## Goal of the exercise
The lines wanted are those in the data below that include "Jobbörse".

* * * * * * *

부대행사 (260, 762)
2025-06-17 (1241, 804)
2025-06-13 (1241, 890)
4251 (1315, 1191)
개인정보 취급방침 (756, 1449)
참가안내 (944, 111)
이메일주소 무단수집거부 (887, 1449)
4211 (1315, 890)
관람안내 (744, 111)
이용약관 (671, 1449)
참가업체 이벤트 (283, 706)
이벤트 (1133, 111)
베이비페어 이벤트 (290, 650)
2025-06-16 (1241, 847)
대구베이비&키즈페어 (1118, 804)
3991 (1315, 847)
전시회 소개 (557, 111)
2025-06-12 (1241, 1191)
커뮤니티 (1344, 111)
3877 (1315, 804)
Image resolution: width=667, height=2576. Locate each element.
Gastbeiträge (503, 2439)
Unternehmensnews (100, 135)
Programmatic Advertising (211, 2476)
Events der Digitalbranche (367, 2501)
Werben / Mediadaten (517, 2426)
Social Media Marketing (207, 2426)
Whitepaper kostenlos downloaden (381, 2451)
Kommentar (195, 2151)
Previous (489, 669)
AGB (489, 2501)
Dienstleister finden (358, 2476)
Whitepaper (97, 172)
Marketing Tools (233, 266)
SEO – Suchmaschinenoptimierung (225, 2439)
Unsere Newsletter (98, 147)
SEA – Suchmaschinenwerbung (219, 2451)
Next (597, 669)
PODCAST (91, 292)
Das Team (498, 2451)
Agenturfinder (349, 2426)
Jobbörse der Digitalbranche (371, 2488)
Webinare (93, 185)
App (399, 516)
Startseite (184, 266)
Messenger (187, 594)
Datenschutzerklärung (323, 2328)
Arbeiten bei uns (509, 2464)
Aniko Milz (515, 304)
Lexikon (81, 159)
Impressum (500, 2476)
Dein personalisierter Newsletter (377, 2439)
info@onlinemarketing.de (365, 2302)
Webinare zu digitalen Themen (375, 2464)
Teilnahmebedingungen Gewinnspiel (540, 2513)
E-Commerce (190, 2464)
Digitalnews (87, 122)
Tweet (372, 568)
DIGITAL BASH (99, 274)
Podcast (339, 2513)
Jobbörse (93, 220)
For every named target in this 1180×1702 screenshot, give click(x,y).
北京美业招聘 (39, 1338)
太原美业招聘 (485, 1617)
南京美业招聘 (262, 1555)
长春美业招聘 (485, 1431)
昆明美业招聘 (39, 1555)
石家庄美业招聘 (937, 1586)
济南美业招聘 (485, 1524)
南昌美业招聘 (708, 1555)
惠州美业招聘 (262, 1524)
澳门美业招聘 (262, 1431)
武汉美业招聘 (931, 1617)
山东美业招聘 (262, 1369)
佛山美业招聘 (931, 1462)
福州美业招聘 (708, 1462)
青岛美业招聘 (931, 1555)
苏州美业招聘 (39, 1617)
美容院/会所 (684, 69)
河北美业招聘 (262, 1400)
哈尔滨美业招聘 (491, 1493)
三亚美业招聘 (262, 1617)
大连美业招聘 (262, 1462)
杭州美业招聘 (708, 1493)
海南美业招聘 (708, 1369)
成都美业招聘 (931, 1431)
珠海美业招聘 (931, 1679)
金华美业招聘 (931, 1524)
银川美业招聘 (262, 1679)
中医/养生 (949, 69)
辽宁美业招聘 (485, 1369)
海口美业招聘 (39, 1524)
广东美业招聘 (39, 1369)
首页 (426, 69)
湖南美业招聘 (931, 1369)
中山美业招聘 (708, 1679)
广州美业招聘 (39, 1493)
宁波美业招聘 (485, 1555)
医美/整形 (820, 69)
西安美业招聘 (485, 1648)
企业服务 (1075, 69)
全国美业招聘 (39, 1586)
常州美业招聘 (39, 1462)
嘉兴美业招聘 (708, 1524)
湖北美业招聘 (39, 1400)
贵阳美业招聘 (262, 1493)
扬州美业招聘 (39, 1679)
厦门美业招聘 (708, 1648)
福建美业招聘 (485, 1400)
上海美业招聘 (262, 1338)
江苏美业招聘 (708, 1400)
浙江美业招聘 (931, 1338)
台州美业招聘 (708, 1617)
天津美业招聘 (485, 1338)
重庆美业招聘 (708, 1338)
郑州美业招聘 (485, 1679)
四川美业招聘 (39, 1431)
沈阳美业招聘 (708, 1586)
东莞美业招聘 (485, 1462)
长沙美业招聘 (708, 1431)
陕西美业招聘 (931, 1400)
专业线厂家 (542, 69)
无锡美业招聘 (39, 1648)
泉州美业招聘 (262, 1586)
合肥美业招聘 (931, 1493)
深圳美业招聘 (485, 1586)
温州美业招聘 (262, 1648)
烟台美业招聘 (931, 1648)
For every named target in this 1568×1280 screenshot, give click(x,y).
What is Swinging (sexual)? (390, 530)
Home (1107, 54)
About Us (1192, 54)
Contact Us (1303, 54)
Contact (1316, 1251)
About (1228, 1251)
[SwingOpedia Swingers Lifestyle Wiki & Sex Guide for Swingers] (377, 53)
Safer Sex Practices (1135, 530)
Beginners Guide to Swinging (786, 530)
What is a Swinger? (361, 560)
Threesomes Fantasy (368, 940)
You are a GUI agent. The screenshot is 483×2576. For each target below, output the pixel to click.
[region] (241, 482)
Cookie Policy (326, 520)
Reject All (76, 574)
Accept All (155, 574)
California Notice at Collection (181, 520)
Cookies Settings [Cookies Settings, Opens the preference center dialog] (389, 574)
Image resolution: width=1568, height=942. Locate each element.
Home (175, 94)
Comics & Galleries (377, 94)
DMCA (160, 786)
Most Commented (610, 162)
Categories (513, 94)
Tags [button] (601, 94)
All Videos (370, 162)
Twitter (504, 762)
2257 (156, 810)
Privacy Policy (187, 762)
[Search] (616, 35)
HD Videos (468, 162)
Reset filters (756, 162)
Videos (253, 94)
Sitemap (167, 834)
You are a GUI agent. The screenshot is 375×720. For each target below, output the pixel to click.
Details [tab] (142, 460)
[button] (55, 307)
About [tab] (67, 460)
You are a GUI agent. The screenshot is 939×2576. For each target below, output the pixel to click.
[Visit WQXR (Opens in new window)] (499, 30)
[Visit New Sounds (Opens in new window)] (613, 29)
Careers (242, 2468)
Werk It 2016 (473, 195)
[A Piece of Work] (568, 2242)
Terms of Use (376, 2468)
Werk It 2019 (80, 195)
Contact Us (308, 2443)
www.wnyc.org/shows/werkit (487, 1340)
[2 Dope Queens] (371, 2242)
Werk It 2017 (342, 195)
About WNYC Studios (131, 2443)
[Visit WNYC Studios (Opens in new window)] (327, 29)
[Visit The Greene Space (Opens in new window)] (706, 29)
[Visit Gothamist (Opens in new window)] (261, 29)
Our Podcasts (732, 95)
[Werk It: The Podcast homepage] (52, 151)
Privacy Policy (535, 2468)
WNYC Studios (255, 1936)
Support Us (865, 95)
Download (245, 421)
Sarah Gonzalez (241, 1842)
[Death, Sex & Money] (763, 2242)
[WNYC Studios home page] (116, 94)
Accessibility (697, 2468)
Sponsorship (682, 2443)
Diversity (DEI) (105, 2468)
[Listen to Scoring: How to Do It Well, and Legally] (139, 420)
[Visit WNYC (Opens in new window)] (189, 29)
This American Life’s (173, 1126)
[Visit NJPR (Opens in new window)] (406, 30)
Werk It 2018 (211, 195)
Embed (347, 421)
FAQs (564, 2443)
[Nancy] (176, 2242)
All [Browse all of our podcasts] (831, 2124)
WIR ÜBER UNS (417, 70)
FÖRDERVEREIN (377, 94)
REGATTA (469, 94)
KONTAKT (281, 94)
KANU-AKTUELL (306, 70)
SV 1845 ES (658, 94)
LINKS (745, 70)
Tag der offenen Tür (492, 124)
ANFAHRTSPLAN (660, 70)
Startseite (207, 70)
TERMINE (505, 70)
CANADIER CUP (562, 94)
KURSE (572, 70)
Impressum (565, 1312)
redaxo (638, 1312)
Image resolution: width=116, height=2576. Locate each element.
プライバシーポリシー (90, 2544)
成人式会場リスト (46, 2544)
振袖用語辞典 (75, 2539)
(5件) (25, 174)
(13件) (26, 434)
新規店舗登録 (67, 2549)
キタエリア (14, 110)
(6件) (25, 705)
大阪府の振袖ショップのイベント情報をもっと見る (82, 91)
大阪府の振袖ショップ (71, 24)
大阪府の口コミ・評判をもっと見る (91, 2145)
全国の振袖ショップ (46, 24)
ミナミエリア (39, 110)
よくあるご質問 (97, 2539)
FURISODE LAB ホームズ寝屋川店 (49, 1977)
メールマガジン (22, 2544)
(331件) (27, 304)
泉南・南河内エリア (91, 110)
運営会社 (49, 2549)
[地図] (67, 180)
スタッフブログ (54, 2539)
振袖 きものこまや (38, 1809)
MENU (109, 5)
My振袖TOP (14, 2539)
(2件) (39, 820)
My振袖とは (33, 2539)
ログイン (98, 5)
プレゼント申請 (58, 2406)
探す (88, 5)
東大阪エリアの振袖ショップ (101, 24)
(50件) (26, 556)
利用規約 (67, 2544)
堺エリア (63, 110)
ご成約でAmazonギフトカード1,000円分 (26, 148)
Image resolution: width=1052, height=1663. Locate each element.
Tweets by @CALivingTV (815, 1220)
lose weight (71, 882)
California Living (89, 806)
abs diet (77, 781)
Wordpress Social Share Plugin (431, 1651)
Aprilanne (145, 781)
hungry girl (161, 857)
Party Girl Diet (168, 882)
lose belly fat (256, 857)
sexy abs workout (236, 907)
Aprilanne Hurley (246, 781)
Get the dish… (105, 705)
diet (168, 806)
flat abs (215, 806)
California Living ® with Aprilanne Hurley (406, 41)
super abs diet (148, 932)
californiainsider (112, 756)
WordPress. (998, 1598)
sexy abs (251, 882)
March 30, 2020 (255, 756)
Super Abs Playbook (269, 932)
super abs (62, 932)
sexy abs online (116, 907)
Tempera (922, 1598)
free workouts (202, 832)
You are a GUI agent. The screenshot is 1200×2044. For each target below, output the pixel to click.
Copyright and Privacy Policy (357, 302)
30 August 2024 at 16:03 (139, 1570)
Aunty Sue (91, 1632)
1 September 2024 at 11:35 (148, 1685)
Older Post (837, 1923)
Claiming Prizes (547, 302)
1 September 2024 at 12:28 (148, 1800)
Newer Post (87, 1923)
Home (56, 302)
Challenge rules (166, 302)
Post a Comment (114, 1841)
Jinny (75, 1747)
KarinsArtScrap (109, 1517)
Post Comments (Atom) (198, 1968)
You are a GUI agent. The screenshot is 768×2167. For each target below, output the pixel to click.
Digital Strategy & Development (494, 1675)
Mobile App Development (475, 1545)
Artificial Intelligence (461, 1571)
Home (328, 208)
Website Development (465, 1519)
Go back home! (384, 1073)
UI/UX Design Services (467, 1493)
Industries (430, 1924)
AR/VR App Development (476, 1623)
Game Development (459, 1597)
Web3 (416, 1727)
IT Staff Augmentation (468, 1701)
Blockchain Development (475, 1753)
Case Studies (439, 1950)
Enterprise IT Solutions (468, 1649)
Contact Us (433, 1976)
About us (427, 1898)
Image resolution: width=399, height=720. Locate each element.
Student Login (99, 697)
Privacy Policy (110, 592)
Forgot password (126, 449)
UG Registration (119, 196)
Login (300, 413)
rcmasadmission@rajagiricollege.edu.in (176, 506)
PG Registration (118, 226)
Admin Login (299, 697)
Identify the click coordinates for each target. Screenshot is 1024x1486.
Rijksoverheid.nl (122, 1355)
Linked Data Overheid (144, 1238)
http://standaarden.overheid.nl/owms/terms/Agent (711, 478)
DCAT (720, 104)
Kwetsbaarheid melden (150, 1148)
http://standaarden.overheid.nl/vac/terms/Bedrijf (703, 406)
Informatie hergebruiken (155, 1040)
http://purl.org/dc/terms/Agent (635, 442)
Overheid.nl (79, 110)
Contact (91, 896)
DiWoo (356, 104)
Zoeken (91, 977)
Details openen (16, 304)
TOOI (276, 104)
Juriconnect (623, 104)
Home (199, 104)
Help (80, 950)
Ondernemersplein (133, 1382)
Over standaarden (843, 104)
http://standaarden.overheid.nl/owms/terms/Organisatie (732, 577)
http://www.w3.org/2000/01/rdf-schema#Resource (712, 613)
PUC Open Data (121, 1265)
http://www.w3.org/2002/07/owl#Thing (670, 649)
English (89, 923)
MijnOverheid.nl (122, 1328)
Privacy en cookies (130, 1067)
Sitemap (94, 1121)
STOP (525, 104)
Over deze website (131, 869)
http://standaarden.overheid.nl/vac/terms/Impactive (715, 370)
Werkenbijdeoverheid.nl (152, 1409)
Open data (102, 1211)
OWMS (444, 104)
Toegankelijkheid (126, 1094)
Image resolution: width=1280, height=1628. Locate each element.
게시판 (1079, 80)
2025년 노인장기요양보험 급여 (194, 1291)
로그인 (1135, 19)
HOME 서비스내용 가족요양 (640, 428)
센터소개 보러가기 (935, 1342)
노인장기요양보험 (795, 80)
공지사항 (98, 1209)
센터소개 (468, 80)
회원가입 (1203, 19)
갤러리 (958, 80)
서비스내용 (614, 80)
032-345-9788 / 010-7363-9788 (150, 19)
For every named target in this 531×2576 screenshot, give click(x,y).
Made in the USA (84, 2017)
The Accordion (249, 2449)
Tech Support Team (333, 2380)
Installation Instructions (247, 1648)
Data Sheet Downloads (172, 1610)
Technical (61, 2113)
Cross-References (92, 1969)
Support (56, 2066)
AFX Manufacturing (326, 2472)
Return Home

* * * * * * *

## Answer below
Jobbörse der Digitalbranche (371, 2488)
Jobbörse (93, 220)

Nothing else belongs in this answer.